Text-based Motion Retrieval: In this step, a motion database is accessed via an auto-regressive retrieval function to find matching clips that align with the text and provide a realistic portrayal of the motion. The retrieval strategy includes kinematic and semantic features to ensure the fidelity of both motion and narrative.
Neural Motion Blending: This final module is where the magic happens. Here, the selected motion clips are woven into a seamless and natural motion sequence. To overcome common issues in blending, such as jarring transitions or mismatches in motion style, a progressive mask transformer has been developed, ensuring smoother transitions.

Experimental Results and Contributions

Evaluations reveal that the new system outperforms existing state-of-the-art methods in key sub-tasks: trajectory following, temporal action composition, and motion blending.
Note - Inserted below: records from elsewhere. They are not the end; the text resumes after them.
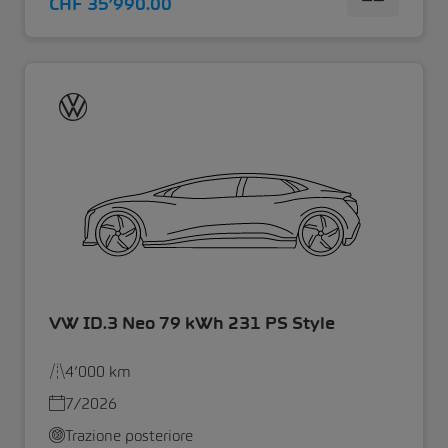
CHF 35’990.00
VW ID.3 Neo 79 kWh 231 PS Style
4’000 km
7/2026
Trazione posteriore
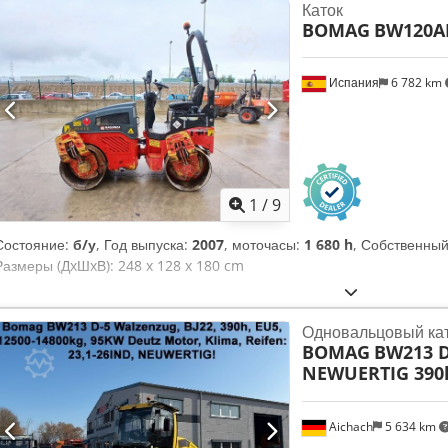
Каток
BOMAG
BW120A
Испания
6 782 km
1
/
9
Состояние:
б/у
, Год выпуска:
2007
, моточасы:
1 680 h
, Собственный
Размеры (ДxШxВ): 248 x 128 x 180 cm
Одновальцовый ка
BOMAG
BW213 D
NEWUERTIG 390
Aichach
5 634 km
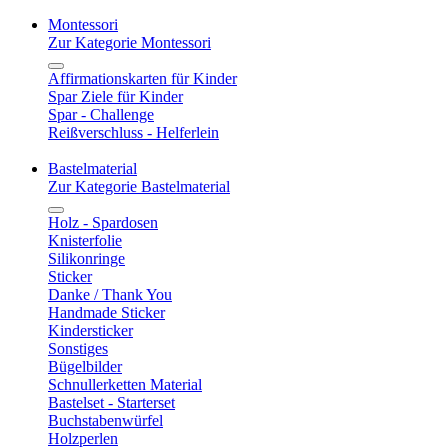
Montessori
Zur Kategorie Montessori
Affirmationskarten für Kinder
Spar Ziele für Kinder
Spar - Challenge
Reißverschluss - Helferlein
Bastelmaterial
Zur Kategorie Bastelmaterial
Holz - Spardosen
Knisterfolie
Silikonringe
Sticker
Danke / Thank You
Handmade Sticker
Kindersticker
Sonstiges
Bügelbilder
Schnullerketten Material
Bastelset - Starterset
Buchstabenwürfel
Holzperlen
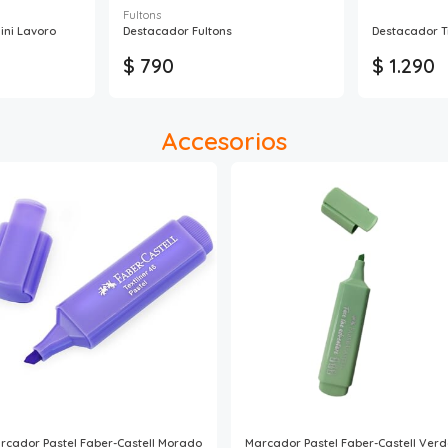
Fultons
ini Lavoro
Destacador Fultons
Destacador T
$ 790
$ 1.290
Accesorios
rcador Pastel Faber-Castell Morado
Marcador Pastel Faber-Castell Ver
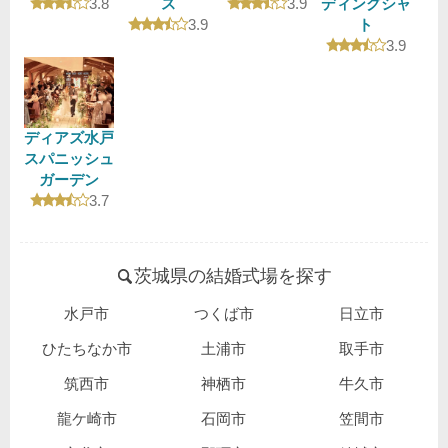
口コミ評価
口コミ評価
3.8
ス
3.9
ディングシャ
口コミ評価
3.9
ト
口コミ評
3.9
ディアズ水戸
スパニッシュ
ガーデン
口コミ評価
3.7
茨城県の結婚式場を探す
水戸市
つくば市
日立市
ひたちなか市
土浦市
取手市
筑西市
神栖市
牛久市
龍ケ崎市
石岡市
笠間市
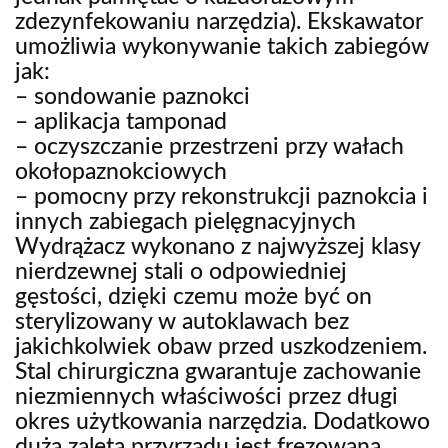
zdezynfekowaniu narzędzia). Ekskawator
umożliwia wykonywanie takich zabiegów
jak:
– sondowanie paznokci
– aplikacja tamponad
– oczyszczanie przestrzeni przy wałach
okołopaznokciowych
– pomocny przy rekonstrukcji paznokcia i
innych zabiegach pielęgnacyjnych
Wydrążacz wykonano z najwyższej klasy
nierdzewnej stali o odpowiedniej
gęstości, dzięki czemu może być on
sterylizowany w autoklawach bez
jakichkolwiek obaw przed uszkodzeniem.
Stal chirurgiczna gwarantuje zachowanie
niezmiennych właściwości przez długi
okres użytkowania narzędzia. Dodatkowo
dużą zaletą przyrządu jest frezowana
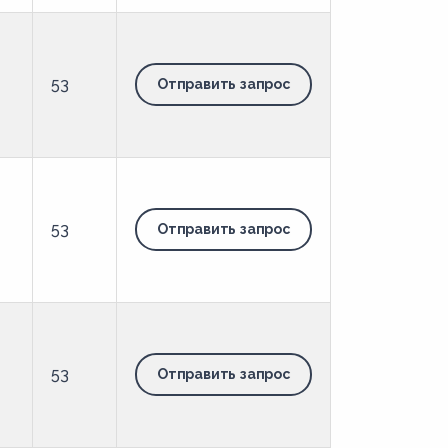
53
Отправить запрос
53
Отправить запрос
53
Отправить запрос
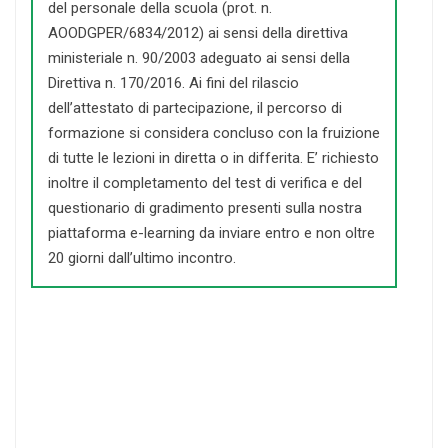
del personale della scuola (prot. n.
AOODGPER/6834/2012) ai sensi della direttiva
ministeriale n. 90/2003 adeguato ai sensi della
Direttiva n. 170/2016. Ai fini del rilascio
dell’attestato di partecipazione, il percorso di
formazione si considera concluso con la fruizione
di tutte le lezioni in diretta o in differita. E’ richiesto
inoltre il completamento del test di verifica e del
questionario di gradimento presenti sulla nostra
piattaforma e-learning da inviare entro e non oltre
20 giorni dall’ultimo incontro.
> ACQUISTO INDIVIDUALE <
Not only does it improve the quality of motion over short distances, but it also excels in the synthesis of extended sequences, a testament to its versatile applicability.

The contributions of this work are threefold, offering a comprehensive solution for infinite, lifelike motion generation tied to textual narratives, a text-driven, controllable system for long human animations, and empirical evidence of its superior performance across standard benchmarks.

Final Thoughts

Story-to-Motion represents a significant leap towards more natural and infinite character animation in response to narrative text. With the promise of enhancing the animation pipeline and offering new creative tools to filmmakers and game developers, it opens the door to an era where dynamic character animations are no longer bound by the limits of pre-scripted motion paths, but flow as freely as the stories they are born from.